Elinde ki kitabı işaret ederken ilk önce kitaba sonra ona baktım.
      "Şey, rahatsız olurum dersen. Sen oku sadece! Ben başka bir kitap okurum."
     "Hayır! Yani, hayır derken rahatsız olmam. Okuyabiliriz beraber!"

   🥑Alaz'dan🥑
Ne yapıyorsun lan Alaz! Allahım! Ne yapıyorum ben! Hiç bir şey demeden yerime oturduktan sonra o da eşyalarını toparlamaya başladı. Yanıma gelecekti! O eşyalarını toplarken ben de onu izlemeye başladım. O.. o çok güzeldi. Yeşil büyük gözleri, küçük burnu, uzun kumral saçları...

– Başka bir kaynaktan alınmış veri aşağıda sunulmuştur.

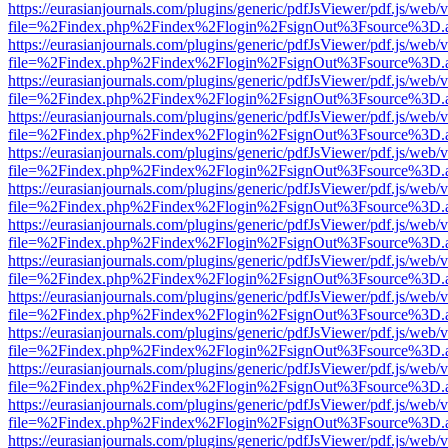
https://eurasianjournals.com/plugins/generic/pdfJsViewer/pdf.js/web/
file=%2Findex.php%2Findex%2Flogin%2FsignOut%3Fsource%3D.ame
https://eurasianjournals.com/plugins/generic/pdfJsViewer/pdf.js/web/
file=%2Findex.php%2Findex%2Flogin%2FsignOut%3Fsource%3D.ame
https://eurasianjournals.com/plugins/generic/pdfJsViewer/pdf.js/web/
file=%2Findex.php%2Findex%2Flogin%2FsignOut%3Fsource%3D.ame
https://eurasianjournals.com/plugins/generic/pdfJsViewer/pdf.js/web/
file=%2Findex.php%2Findex%2Flogin%2FsignOut%3Fsource%3D.ame
https://eurasianjournals.com/plugins/generic/pdfJsViewer/pdf.js/web/
file=%2Findex.php%2Findex%2Flogin%2FsignOut%3Fsource%3D.ame
https://eurasianjournals.com/plugins/generic/pdfJsViewer/pdf.js/web/
file=%2Findex.php%2Findex%2Flogin%2FsignOut%3Fsource%3D.ame
https://eurasianjournals.com/plugins/generic/pdfJsViewer/pdf.js/web/
file=%2Findex.php%2Findex%2Flogin%2FsignOut%3Fsource%3D.ame
https://eurasianjournals.com/plugins/generic/pdfJsViewer/pdf.js/web/
file=%2Findex.php%2Findex%2Flogin%2FsignOut%3Fsource%3D.ame
https://eurasianjournals.com/plugins/generic/pdfJsViewer/pdf.js/web/
file=%2Findex.php%2Findex%2Flogin%2FsignOut%3Fsource%3D.ame
https://eurasianjournals.com/plugins/generic/pdfJsViewer/pdf.js/web/
file=%2Findex.php%2Findex%2Flogin%2FsignOut%3Fsource%3D.ame
https://eurasianjournals.com/plugins/generic/pdfJsViewer/pdf.js/web/
file=%2Findex.php%2Findex%2Flogin%2FsignOut%3Fsource%3D.ame
https://eurasianjournals.com/plugins/generic/pdfJsViewer/pdf.js/web/
file=%2Findex.php%2Findex%2Flogin%2FsignOut%3Fsource%3D.ame
https://eurasianjournals.com/plugins/generic/pdfJsViewer/pdf.js/web/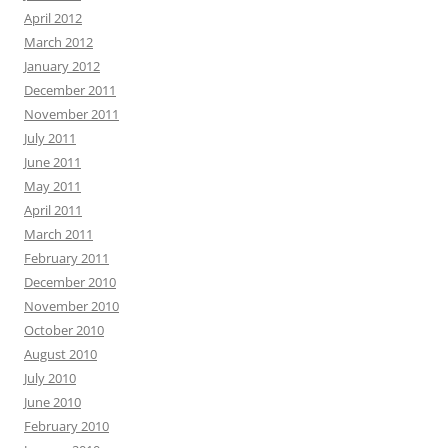
April 2012
March 2012
January 2012
December 2011
November 2011
July 2011
June 2011
May 2011
April 2011
March 2011
February 2011
December 2010
November 2010
October 2010
August 2010
July 2010
June 2010
February 2010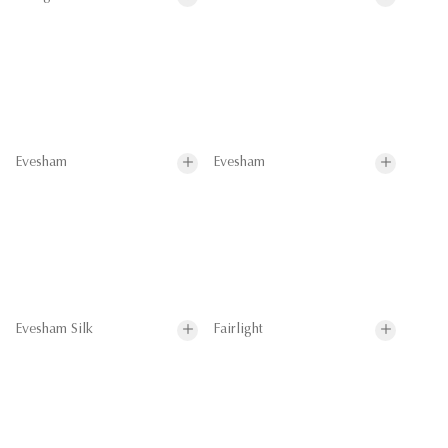
Evesham
Evesham
Evesham Silk
Fairlight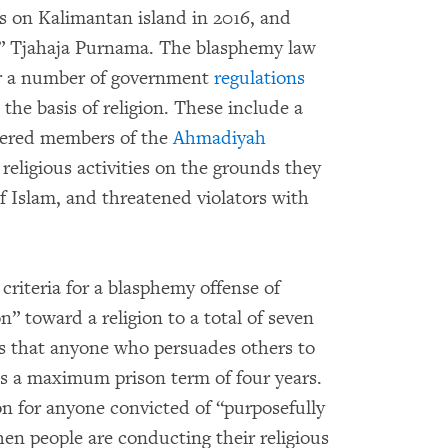
 on Kalimantan island in 2016, and
” Tjahaja Purnama. The blasphemy law
for a number of government
regulations
the basis of religion. These include a
ered members of the
Ahmadiyah
 religious activities on the grounds they
f Islam, and threatened violators with
criteria for a blasphemy offense of
n” toward a religion to a total of seven
ates that anyone who persuades others to
ces a maximum prison term of four years.
son for anyone convicted of “purposefully
en people are conducting their religious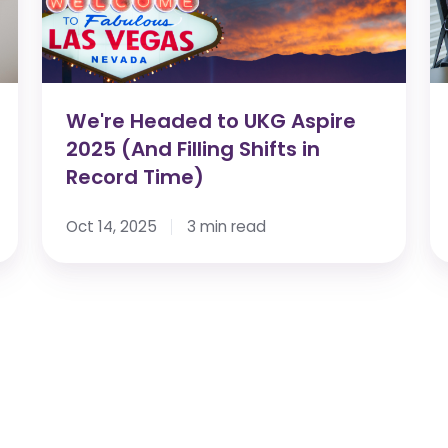
2025
Fi
(And
P
Filling
M
Shifts
No
in
He
We're Headed to UKG Aspire
Record
W
2025 (And Filling Shifts in
Time)
Record Time)
Oct 14, 2025
3 min read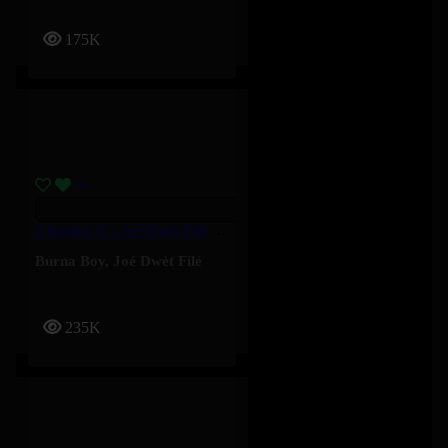
175K
4 Kampe II – Joé Dwèt Filé & Burna Boy
Burna Boy
,
Joé Dwèt Filé
235K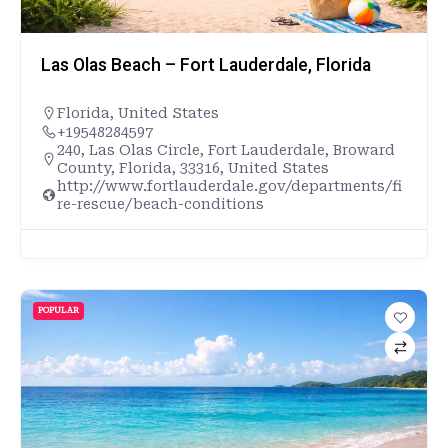
Las Olas Beach – Fort Lauderdale, Florida
Florida
,
United States
+19548284597
240, Las Olas Circle, Fort Lauderdale, Broward
County, Florida, 33316, United States
http://www.fortlauderdale.gov/departments/fi
re-rescue/beach-conditions
POPULAR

Ona bakıp gülerken yanıma oturup gülümsedi.
      "Arya ben!"
      "Alaz ben de!"
      "Memnun oldum Alaz Bey!"
      "Bende memnun oldum da bey ne ya!"
      "Şey ben rahatsız olursun diye?!"
      "Demenden daha çok rahatsız olurum. Ben bey denilecek kadar önemli biri değilim bence!"

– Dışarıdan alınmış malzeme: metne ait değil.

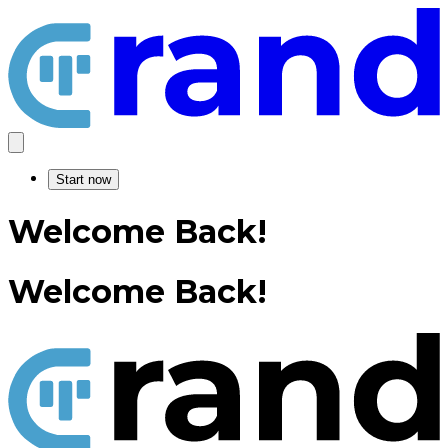
Start now
Welcome Back!
Welcome Back!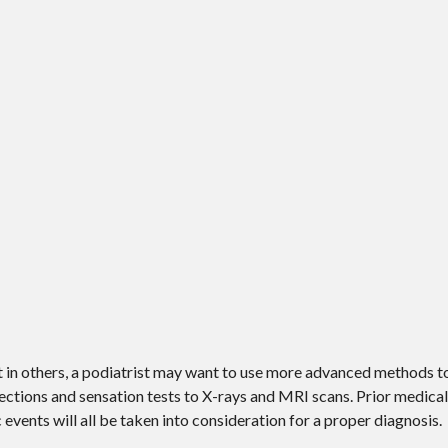
ut in others, a podiatrist may want to use more advanced methods t
ctions and sensation tests to X-rays and MRI scans. Prior medical 
 events will all be taken into consideration for a proper diagnosis.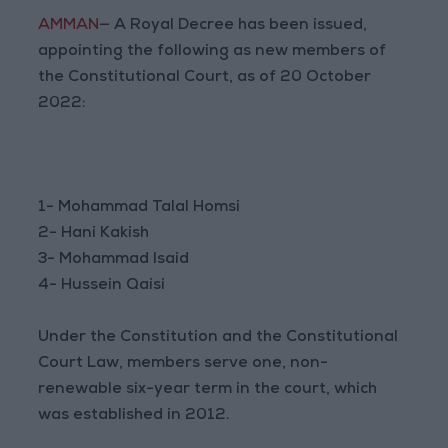
AMMAN
— A Royal Decree has been issued,
appointing the following as new members of
the Constitutional Court, as of 20 October
2022:
1- Mohammad Talal Homsi
2- Hani Kakish
3- Mohammad Isaid
4- Hussein Qaisi
Under the Constitution and the Constitutional
Court Law, members serve one, non-
renewable six-year term in the court, which
was established in 2012.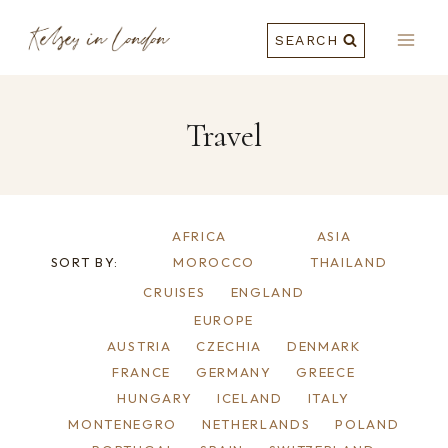
Skip
SEARCH
to
content
Travel
AFRICA
ASIA
SORT BY:
MOROCCO
THAILAND
CRUISES
ENGLAND
EUROPE
AUSTRIA
CZECHIA
DENMARK
FRANCE
GERMANY
GREECE
HUNGARY
ICELAND
ITALY
MONTENEGRO
NETHERLANDS
POLAND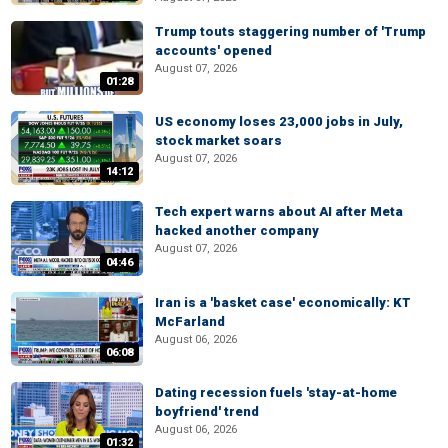
Trump touts staggering number of 'Trump
accounts' opened
August 07, 2026
01:28
US economy loses 23,000 jobs in July,
stock market soars
August 07, 2026
14:12
Tech expert warns about AI after Meta
hacked another company
August 07, 2026
04:46
Iran is a 'basket case' economically: KT
McFarland
August 06, 2026
06:08
Dating recession fuels 'stay-at-home
boyfriend' trend
August 06, 2026
01:32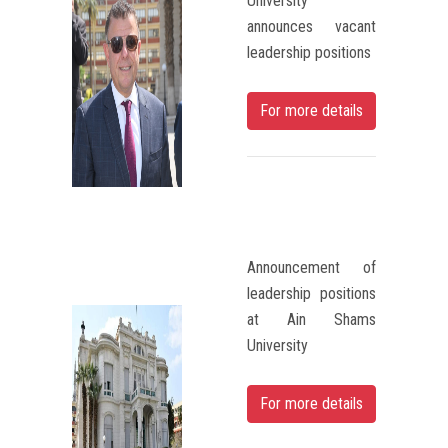
University
announces vacant
leadership positions
For more details
Announcement of
leadership positions
at Ain Shams
University
For more details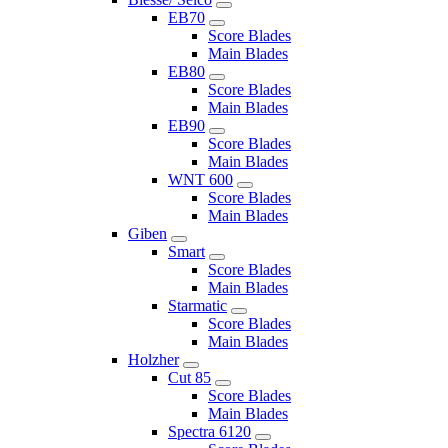
EB70
Score Blades
Main Blades
EB80
Score Blades
Main Blades
EB90
Score Blades
Main Blades
WNT 600
Score Blades
Main Blades
Giben
Smart
Score Blades
Main Blades
Starmatic
Score Blades
Main Blades
Holzher
Cut 85
Score Blades
Main Blades
Spectra 6120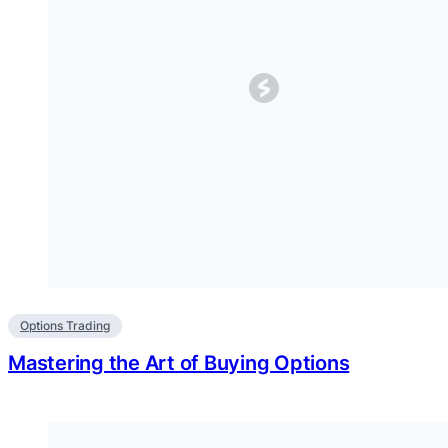
Options Trading
Mastering the Art of Buying Options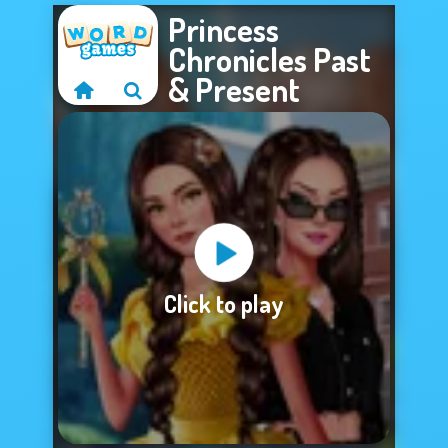
Princess
Chronicles Past
& Present
Sorry, this game is
Click to play
not available.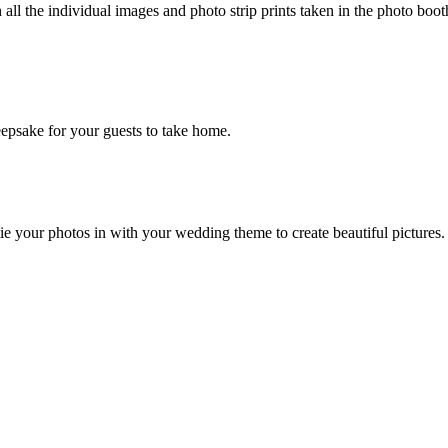
l the individual images and photo strip prints taken in the photo boot
keepsake for your guests to take home.
e your photos in with your wedding theme to create beautiful pictures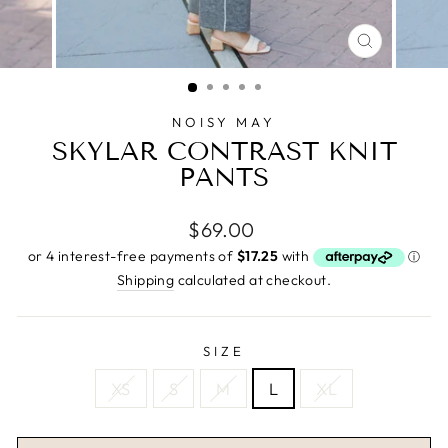
CLOSE
(ESC)
NOISY MAY
SKYLAR CONTRAST KNIT
PANTS
Regular
$69.00
price
Shipping
calculated at checkout.
SIZE
XS
S
M
L
XL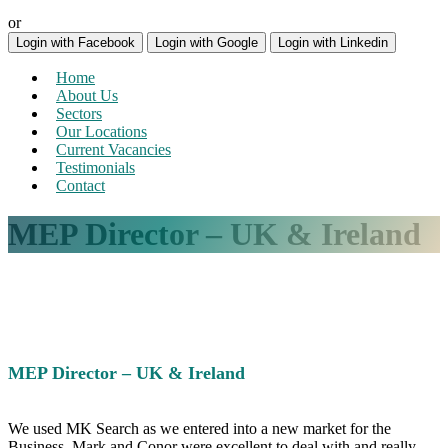
or
Login with Facebook
Login with Google
Login with Linkedin
Home
About Us
Sectors
Our Locations
Current Vacancies
Testimonials
Contact
MEP Director – UK & Ireland
MEP Director – UK & Ireland
We used MK Search as we entered into a new market for the
Business. Mark and Conor were excellent to deal with and really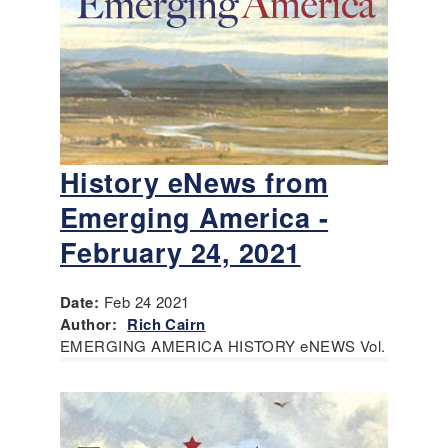
History eNews from
Emerging America -
February 24, 2021
Date:
Feb 24 2021
Author:
Rich Cairn
EMERGING AMERICA HISTORY eNEWS Vol.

Ona bakarken o da bana bakıp elini ağızına bastırıp kahkaha attı. Ben de onun kahkahasına gülüyordum.
        "Çok vaktim yok! Okuyalım mı artık şu kitabı?!"
        "Olur olur okuyalım!"

     🥑Arya'dan🥑
Yan yana oturmuş kitabı okurken Mehmet amca yanımıza geldi.

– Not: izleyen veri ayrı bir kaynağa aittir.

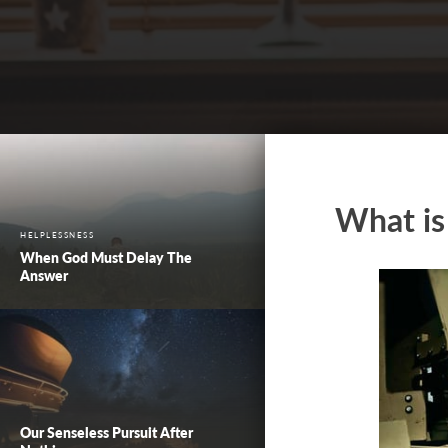
What is
HELPLESSNESS
When God Must Delay The
Answer
Our Senseless Pursuit After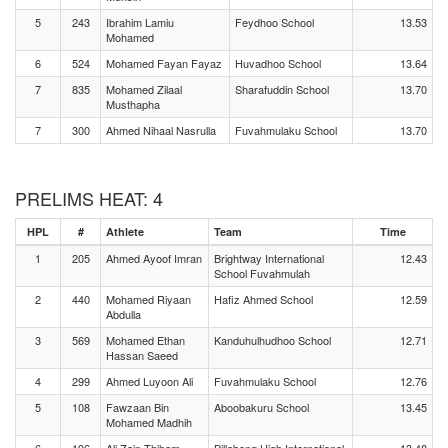
5
243
Ibrahim Lamiu
Feydhoo School
13.53
Mohamed
6
524
Mohamed Fayan Fayaz
Huvadhoo School
13.64
7
835
Mohamed Zilaal
Sharafuddin School
13.70
Musthapha
7
300
Ahmed Nihaal Nasrulla
Fuvahmulaku School
13.70
PRELIMS HEAT: 4
HPL
#
Athlete
Team
Time
1
205
Ahmed Ayoof Imran
Brightway International
12.43
School Fuvahmulah
2
440
Mohamed Riyaan
Hafiz Ahmed School
12.59
Abdulla
3
569
Mohamed Ethan
Kanduhulhudhoo School
12.71
Hassan Saeed
4
299
Ahmed Luyoon Ali
Fuvahmulaku School
12.76
5
108
Fawzaan Bin
Aboobakuru School
13.45
Mohamed Madhih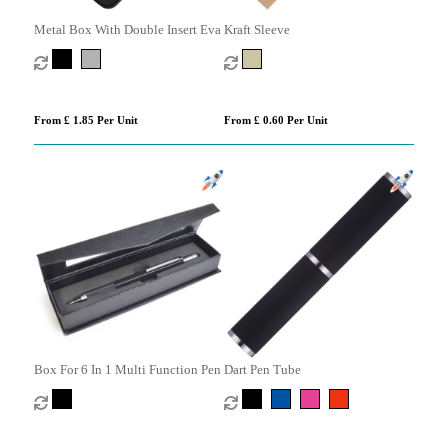
Metal Box With Double Insert Eva
Kraft Sleeve
From £ 1.85 Per Unit
From £ 0.60 Per Unit
Box For 6 In 1 Multi Function Pen
Dart Pen Tube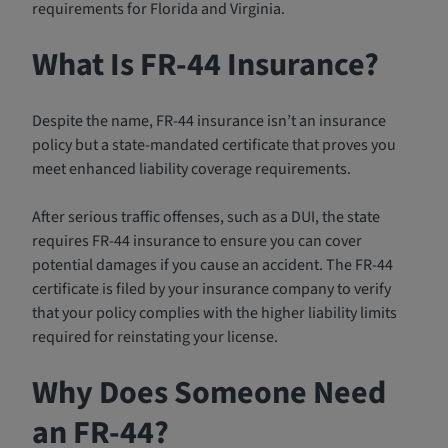
requirements for Florida and Virginia.
What Is FR-44 Insurance?
Despite the name, FR-44 insurance isn’t an insurance
policy but a state-mandated certificate that proves you
meet enhanced liability coverage requirements.
After serious traffic offenses, such as a DUI, the state
requires FR-44 insurance to ensure you can cover
potential damages if you cause an accident. The FR-44
certificate is filed by your insurance company to verify
that your policy complies with the higher liability limits
required for reinstating your license.
Why Does Someone Need
an FR-44?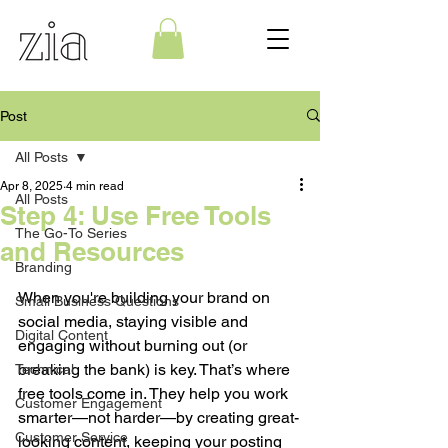
Post
All Posts
Apr 8, 2025
4 min read
All Posts
Step 4: Use Free Tools
The Go-To Series
and Resources
Branding
When you're building your brand on 
Small Business Questions
social media, staying visible and 
Digital Content
engaging without burning out (or 
breaking the bank) is key. That’s where 
Technical
free tools come in. They help you work 
Customer Engagement
smarter—not harder—by creating great-
Customer Service
looking content, keeping your posting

       "Vaaayy tanışmışsınız!"
       "Ne?!"
       "Çok iyi anlaşacaksınız çocuklar!"
       "Mehmet amca ne diyorsun Allah'ını seversen?"
       "Evet! Biz bir daha nerede göreceğiz birbirimiz?! Tek seferlik bir şey işte!"
       "E siz öyle dersiniz ama kader bu!"
Mehmet amca giderken ben Alaza döndüm.
       "Mehmet Amca işte!"
       "Öyle öyle!"
Biz kitabı okumaya devam ederken okuduğum cümleyle tebessüm ettim.
'Yanımda yürüyordun Milena, düşünsene, yanımda yürümüştün! Aşık biri için ne büyük nimet değil mi?'
Kulağımın kenarında hissettiğim nefes ile tebessümüm son bulurken fısıltısıyla kendimden geçtiğimi hissetmiştim.
       "Kokun... çok..çok farklı! Sanki şey gibi... Portakal çiçeği?"
       "Portakal çiçeği! Sevmez misin!?"
       "Bir kaç dakika önceye kadar nefret ediyordum."
Dediklerine gülerken anlamamazlıktan gelerek konuştum.
       "Ya.. Peki fikrini değiştiren ne oldu?!"
       "Kokuyu farklı bir tende almam.."
       "Ama koku aynı koku!"
       "Ama ten aynı ten değil!"
Çenesini omzuma bastırmasıyla nefes alamadığımı farkettim. Sen şaka mısın ya!? İç çekmemle gülümsedi. Yavaşça silkelenip kendime geldim. Onun çenesini omzumla ittirerek ayağa kalktım.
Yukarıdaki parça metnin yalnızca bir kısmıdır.